[Records from a dataset]
########
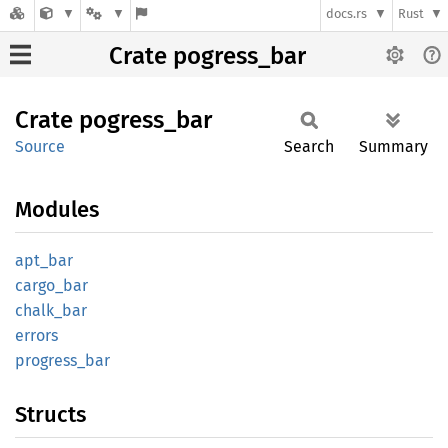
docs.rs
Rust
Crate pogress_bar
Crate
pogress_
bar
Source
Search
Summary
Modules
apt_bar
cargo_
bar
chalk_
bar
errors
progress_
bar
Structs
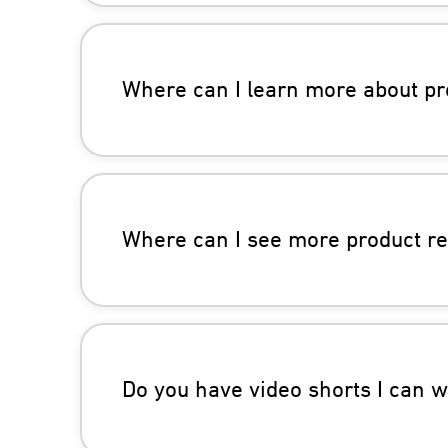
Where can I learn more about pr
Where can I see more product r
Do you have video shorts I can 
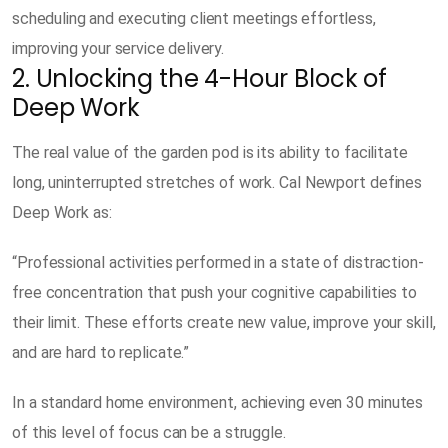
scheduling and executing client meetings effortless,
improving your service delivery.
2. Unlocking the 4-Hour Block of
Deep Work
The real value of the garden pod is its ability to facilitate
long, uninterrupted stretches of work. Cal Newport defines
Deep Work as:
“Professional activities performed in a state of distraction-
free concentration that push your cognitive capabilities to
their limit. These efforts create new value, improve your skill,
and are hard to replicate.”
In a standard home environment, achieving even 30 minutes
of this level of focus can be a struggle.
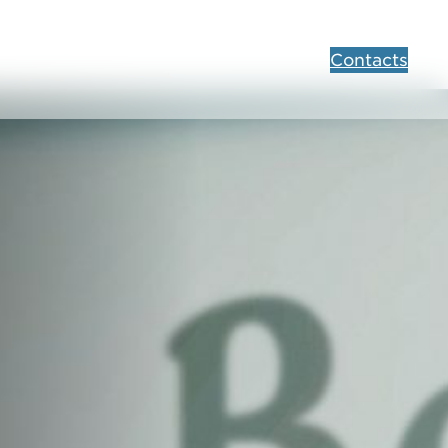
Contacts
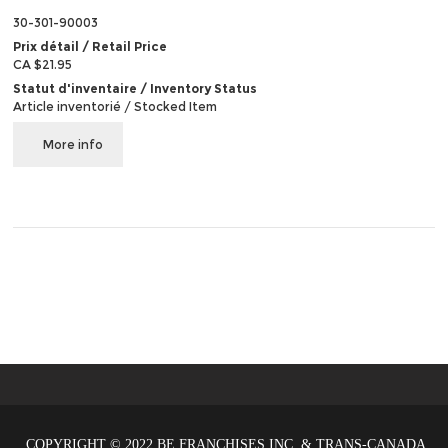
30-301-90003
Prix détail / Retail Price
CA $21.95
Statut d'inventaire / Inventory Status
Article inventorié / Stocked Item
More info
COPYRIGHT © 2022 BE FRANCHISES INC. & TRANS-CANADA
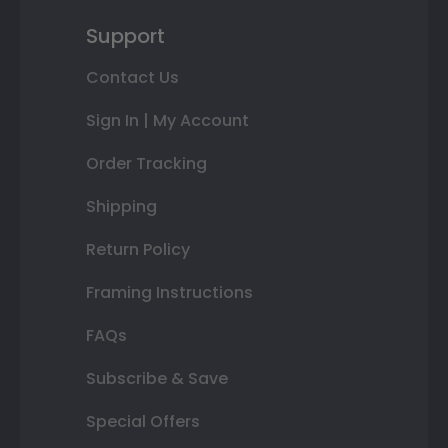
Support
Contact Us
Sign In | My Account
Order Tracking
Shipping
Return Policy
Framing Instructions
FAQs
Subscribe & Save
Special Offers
########
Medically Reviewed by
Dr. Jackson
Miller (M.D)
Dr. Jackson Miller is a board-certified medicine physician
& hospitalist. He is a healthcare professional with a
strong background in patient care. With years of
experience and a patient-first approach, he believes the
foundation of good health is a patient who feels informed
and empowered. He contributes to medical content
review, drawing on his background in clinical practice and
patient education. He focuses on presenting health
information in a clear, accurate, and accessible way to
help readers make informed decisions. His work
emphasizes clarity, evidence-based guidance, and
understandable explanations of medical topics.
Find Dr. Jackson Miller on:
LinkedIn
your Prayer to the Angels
########
> [Aim of the exercise] Above are the records. Copy the lines beginning at the one that has "Return Policy" and ending with the one that has "Special Offers", unchanged.

> [Solution to this task]
Return Policy
Framing Instructions
FAQs
Subscribe & Save
Special Offers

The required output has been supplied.